Three sentence summary of CBS research/clinical/volunteering efforts/achievements: 
Inês A Trindade has studied the impact of processes such as experiential avoidance, cognitive fusion, committed action, and shame on psychological and physical outcomes in chronic illness. She has also integrated acceptance, mindfulness and compassion-based psychotherapies in one intervention adapted to cancer patients, the MIND (as in “mentality” and “care”) programme. The feasibility and preliminary efficacy of this 8-week group intervention has been demonstrated in breast cancer patients undergoing Radiotherapy.

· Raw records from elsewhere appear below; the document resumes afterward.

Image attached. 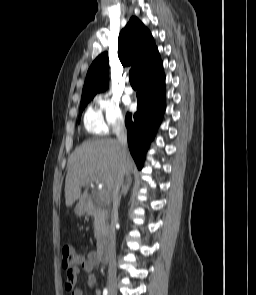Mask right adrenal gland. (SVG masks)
Listing matches in <instances>:
<instances>
[{
	"instance_id": "2a0ac1e0",
	"label": "right adrenal gland",
	"mask_w": 256,
	"mask_h": 295,
	"mask_svg": "<svg viewBox=\"0 0 256 295\" xmlns=\"http://www.w3.org/2000/svg\"><path fill=\"white\" fill-rule=\"evenodd\" d=\"M130 187H131V180L128 179V180L122 185V190H121V194H120V198H119V204H120V201H121L122 196L128 194V191H129Z\"/></svg>"
}]
</instances>
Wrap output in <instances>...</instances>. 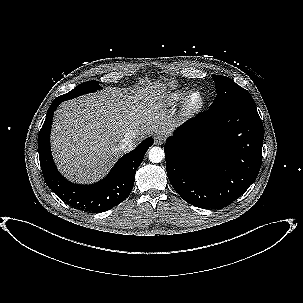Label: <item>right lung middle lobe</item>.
Wrapping results in <instances>:
<instances>
[{
    "label": "right lung middle lobe",
    "mask_w": 303,
    "mask_h": 303,
    "mask_svg": "<svg viewBox=\"0 0 303 303\" xmlns=\"http://www.w3.org/2000/svg\"><path fill=\"white\" fill-rule=\"evenodd\" d=\"M99 89H101V87L99 86L98 81H87L82 84H79L73 90L60 97L64 98V100L66 101L86 93L95 92Z\"/></svg>",
    "instance_id": "obj_1"
}]
</instances>
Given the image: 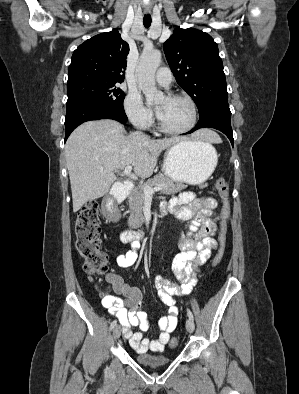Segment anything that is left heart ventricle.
Here are the masks:
<instances>
[{
  "label": "left heart ventricle",
  "instance_id": "obj_1",
  "mask_svg": "<svg viewBox=\"0 0 299 394\" xmlns=\"http://www.w3.org/2000/svg\"><path fill=\"white\" fill-rule=\"evenodd\" d=\"M157 107L162 122L169 128H184L192 120L191 107L184 100H171L164 97L157 101Z\"/></svg>",
  "mask_w": 299,
  "mask_h": 394
}]
</instances>
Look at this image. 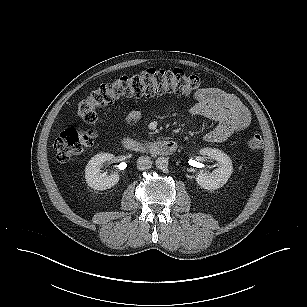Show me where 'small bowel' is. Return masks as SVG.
<instances>
[{"instance_id": "small-bowel-1", "label": "small bowel", "mask_w": 307, "mask_h": 307, "mask_svg": "<svg viewBox=\"0 0 307 307\" xmlns=\"http://www.w3.org/2000/svg\"><path fill=\"white\" fill-rule=\"evenodd\" d=\"M193 98L195 103L190 108L191 114L204 116L213 123V127L204 136L209 143L223 142L250 123L249 110L231 93L204 87L197 90ZM139 119V112L130 111L124 118V124L132 127Z\"/></svg>"}]
</instances>
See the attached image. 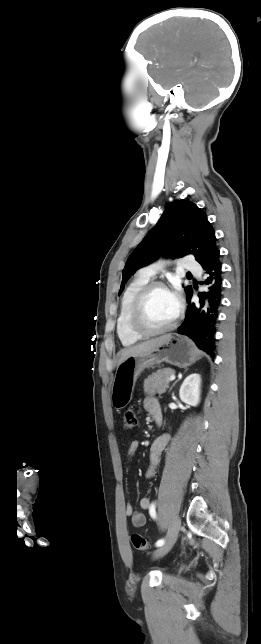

Links to any relevant publications you have participated in:
http://onlinelibrary.wiley.com/doi/10.1111/bjhp.12280/abstract

https://link.springer.com/article/10.1007%2Fs00384-017-2774-z

http://journals.sagepub.com/doi/10.1177/1359105315587142

http://onlinelibrary.wiley.com/doi/10.1002/cpp.2035/abstract

http://journals.sagepub.com/doi/10.1177/1359105317718925

https://link.springer.com/article/10.1007/s10620-015-3786-6

https://link.springer.com/article/10.1007/s10862-015-9509-7

http://onlinelibrary.wiley.com/doi/10.1002/cpp.2125/abstract

https://link.springer.com/article/10.1007%2Fs11136-016-1378-3

http://www.tandfonline.com/doi/full/10.1080/03630242.2016.1267688

http://onlinelibrary.wiley.com/doi/10.1111/papt.12047/full

http://www.sciencedirect.com/science/article/pii/S019566631400227X

http://journals.sagepub.com/doi/abs/10.1177/1359105315573438

Autobiography:

I was born and raised in Coimbra, a city in the centre of Portugal. I’m a 4th year PhD student in Clinical Psychology at CINEICC, University of Coimbra, Portugal, working with Dr. José Pinto-Gouveia and Dr. Cláudia Ferreira. I discovered mindfulness meditation in my adolescence and have stuck with it almost ever since. In my master’s I started professional training in contemplative practices and CBS. Choosing to study CBS in chronic illness came from a personal motivation. Having been diagnosed with inflammatory bowel disease at 15, my late adolescence was marked by the adaptation to the illness, which now, after 12 years, I can say will probably never be over. This is my motivation to study chronic illness (and in particular inflammatory bowel disease) in my PhD studies, and I hope I am able to continue to do so. In my spare time I love to read and travel to places I’ve never been to. I’m also passionate about vegan cooking, interior design, and photography.

Future goals:
After my PhD, I have two main goals. The first is to adapt the MIND programme to inflammatory bowel disease and to test its efficacy on psychosocial outcomes on this population; the second (and more far away) goal is to test the effects of mindfulness and related processes on inflammation and other disease markers in inflammatory bowel disease patients.